Both Madonna & Lady Gaga;
- Are Italian American
- Started out in NY’s underground clubs
- Became famous after dying hair blonde
- Has a unique fashion style
- Is quite comfortable with own body
- Has a fearless determination to succeed
- Doesn’t mind causing controversy
In terms of how Gaga compares to Madonna artistically is a matter for debate – a matter often influenced by the age of the opinion holder. For an interesting debate on the validity and use of religious and other symbolism see the debate bewteen Mark Judge and Mathew N. Schmalz.
I found a nice post over at YPulse with a conversation between Gen Y and Gen X about relationship of fans to pop music stars which used Lady Gaga as an example of the new paradigm. I encourage you to read the post (not long) or I have included some highlights of conversation below.
Gen Y Thoughts
“I’ve been thinking about the tribe of Lady Gaga, or as she lovingly calls fans, her “Little Monsters.” What’s struck me most with the connection between Gaga and the Monsters compared to pop icons of the 90s is the move from idolization (“We’re not worthy!” as Wayne and Garth would say) to a dynamic that seems based on a more mutual adoration.”
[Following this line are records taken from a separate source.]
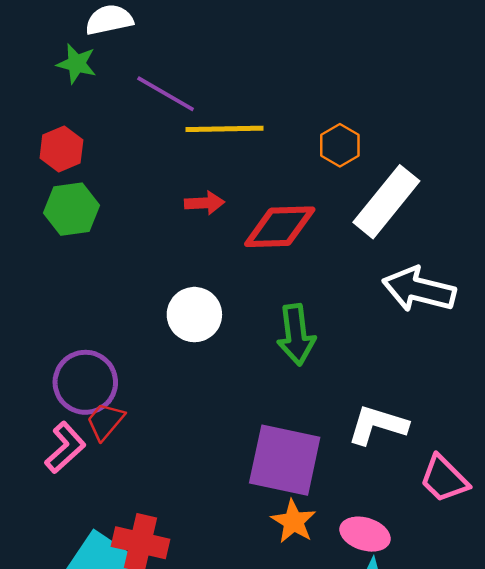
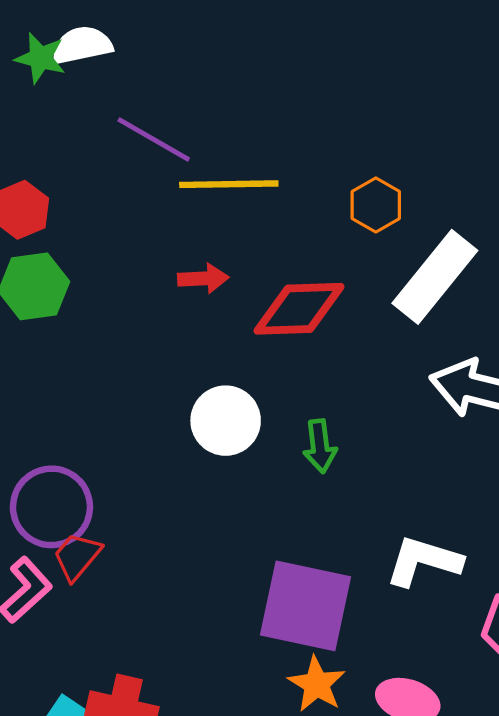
green star: (77, 64) -> (40, 58), moved
white circle: (194, 315) -> (226, 421), moved
green arrow: (296, 335) -> (320, 446), size x0.7

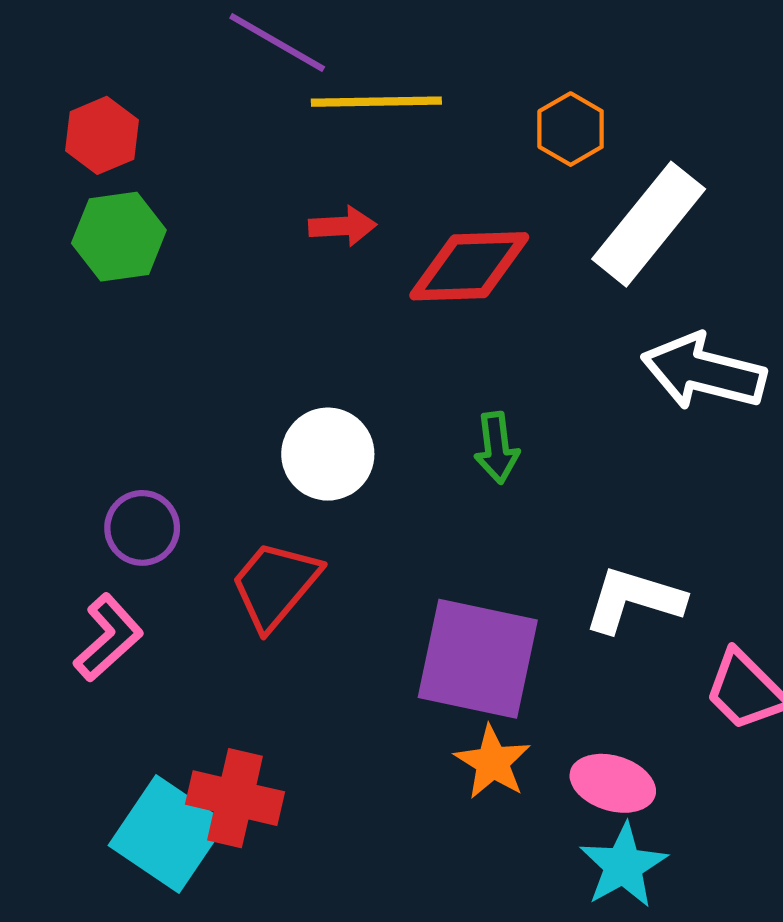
white circle: (226, 421) -> (328, 454), moved
purple circle: (51, 507) -> (142, 528), size x0.7
red trapezoid: (77, 556) -> (275, 585), moved, size x1.4

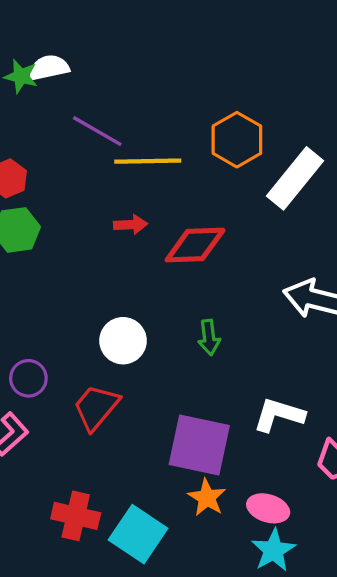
orange hexagon: (571, 129) -> (237, 140), moved, size x1.5
white rectangle: (649, 224) -> (295, 178), moved
cyan square: (167, 834) -> (138, 534), moved

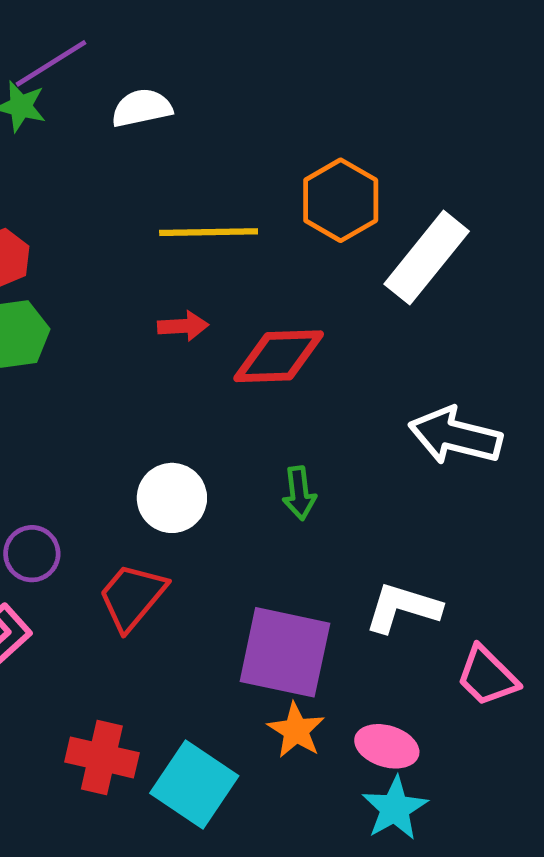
white semicircle: (49, 68) -> (142, 108), moved
purple line: (97, 131) -> (51, 63), moved, turned -62

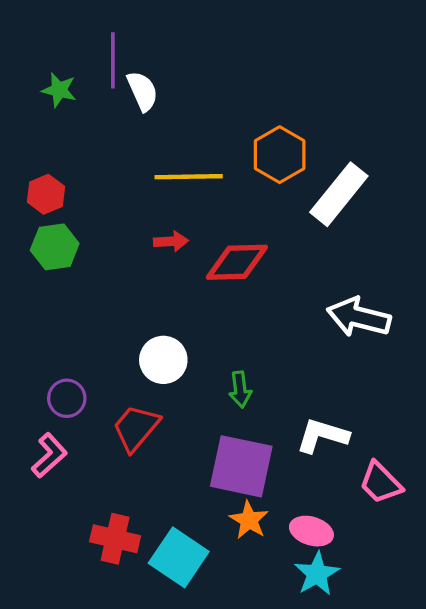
purple line: (51, 63) -> (113, 60), moved, turned -58
white semicircle: (142, 108) -> (142, 91), turned 78
green arrow: (299, 493) -> (240, 390), moved

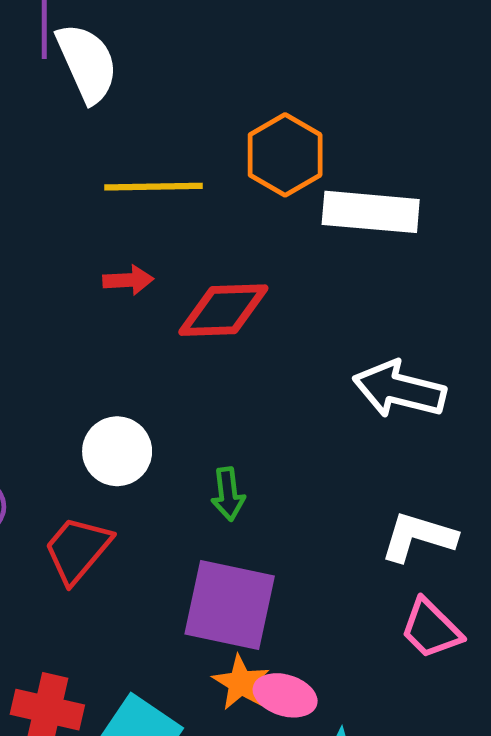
white semicircle: (142, 91) -> (87, 63), size x1.4
white rectangle: (339, 194) -> (371, 212), turned 56
white L-shape: (322, 436) -> (418, 537), moved
pink ellipse: (311, 531) -> (285, 695), moved

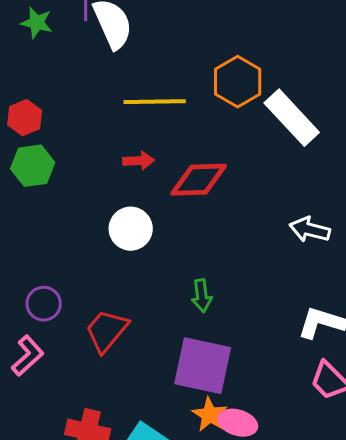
white rectangle: (371, 212) -> (292, 118), turned 42
white arrow: (399, 389) -> (310, 230), size x0.7
white circle: (117, 451) -> (131, 229), moved

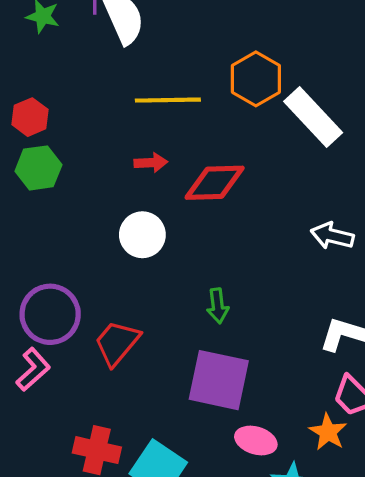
purple circle: (44, 304) -> (50, 314), size x1.6
orange star: (210, 415) -> (328, 432), moved

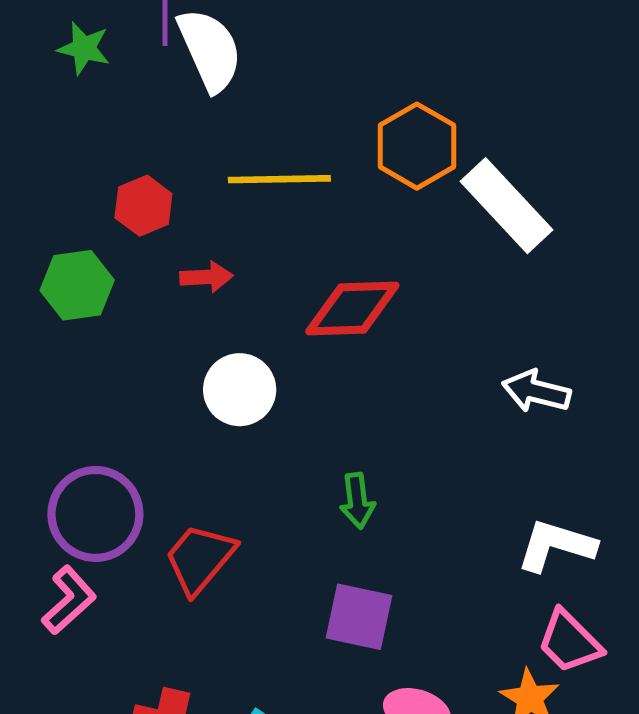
red hexagon: (30, 117) -> (143, 206), moved
red arrow: (151, 163) -> (206, 277), moved
purple square: (219, 380) -> (359, 617), size x0.7

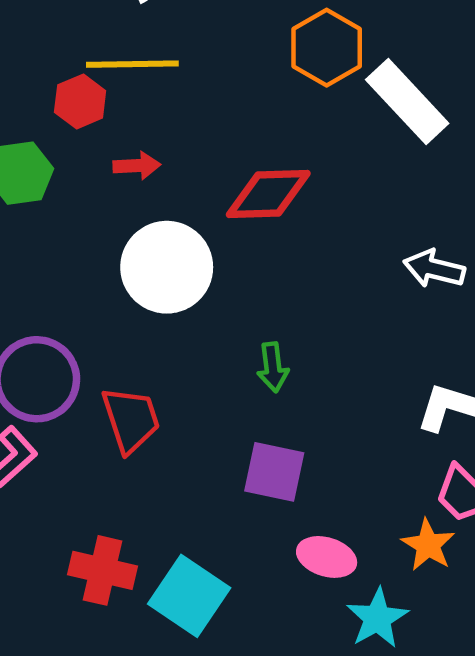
yellow line: (279, 179) -> (132, 64), moved
white circle: (240, 390) -> (167, 267), size x1.4
red trapezoid: (200, 559) -> (131, 420), turned 122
“For young music fans as a whole, expectations have changed dramatically, and the standards for authenticity when it comes to loving an artist (vs. just enjoying) are higher than ever before. This is true across all genres, but especially for those on the peripheral like alternative, now indie kids.”
Gen X Thoughts
“In some ways, Gaga’s style feels inspired by my 80s idols. It’s as if her always-changing look was somehow inspired by the different phases of Madonna, Prince’s Revolution, Michael’s glove and Cyndi’s hair styles. We ran out and faithfully bought our rubber bracelets, parachute pants and Choose Life shirts, but you’re right, Gaga fans represent a new dynamic of mutual adoration.”
“The internet completely undercut what used to be the big media marketing machine (as you point out with MTV, radio, etc.), making it much harder to become the kind of icons we grew up with, but for those who do break through (Gaga, Bieber), their fame is often fueled by fans who have grown up with an expectation of “mutual adoration” with all the social media bells and whistles. The internet also made the way artists communicate with fans — even if it’s millions on YouTube or Twitter feel much more intimate and personal.”
There is something different about the way technology has a generated a different dynamic between stars and their fans, particularly the teenage fans. Lady Gaga’s “Little Monsters” label for her fan base is definitely a powerful symbol of group identification. Her references to her monsters as her inspiration and encouragements for them not to be scared of being different (because she was) understandably strike all the chords for teenagers wrestling with the insecurity of identity formation. The use of social media adds proximity to the powerful sense connection fans feel to their idol / heroine / fellow monster.
I’m interested in what others make of the Lady Gaga phenomena and what it tells us about the generational differences.